• TASK ITEM
In full and unchanged, set down the entries that follow, with no images.

Segment Start: INPUT RECORDS

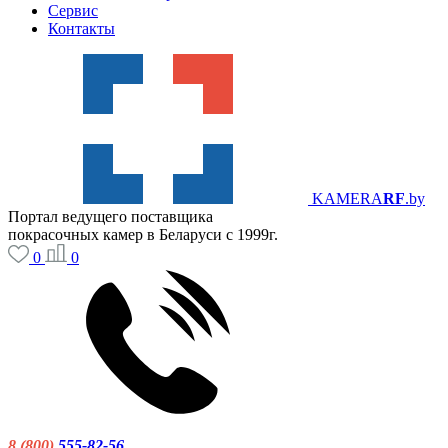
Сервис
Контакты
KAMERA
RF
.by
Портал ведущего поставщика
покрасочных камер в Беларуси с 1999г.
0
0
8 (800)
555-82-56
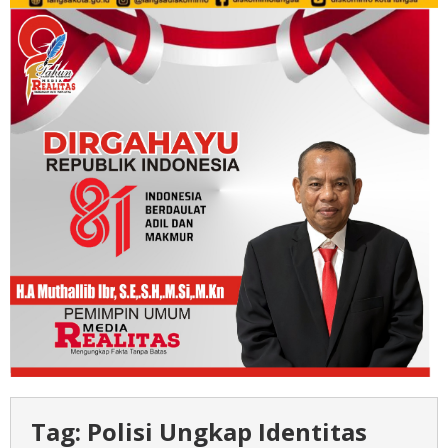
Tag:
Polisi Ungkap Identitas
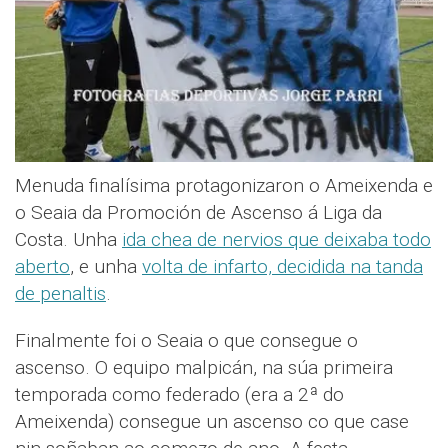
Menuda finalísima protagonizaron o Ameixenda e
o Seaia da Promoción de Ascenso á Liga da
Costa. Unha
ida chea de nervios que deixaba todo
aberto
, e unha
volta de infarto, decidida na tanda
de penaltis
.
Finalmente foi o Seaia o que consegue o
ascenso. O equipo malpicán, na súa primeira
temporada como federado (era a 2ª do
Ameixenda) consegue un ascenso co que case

Segment End: INPUT RECORDS

• PROBLEM SOLUTION
Сервис
Контакты
KAMERA
RF
.by
Портал ведущего поставщика
покрасочных камер в Беларуси с 1999г.
0
0
8 (800)
555-82-56
Tag:
Polisi Ungkap Identitas
Menuda finalísima protagonizaron o Ameixenda e
o Seaia da Promoción de Ascenso á Liga da
Costa. Unha
ida chea de nervios que deixaba todo
aberto
, e unha
volta de infarto, decidida na tanda
de penaltis
.
Finalmente foi o Seaia o que consegue o
ascenso. O equipo malpicán, na súa primeira
temporada como federado (era a 2ª do
Ameixenda) consegue un ascenso co que case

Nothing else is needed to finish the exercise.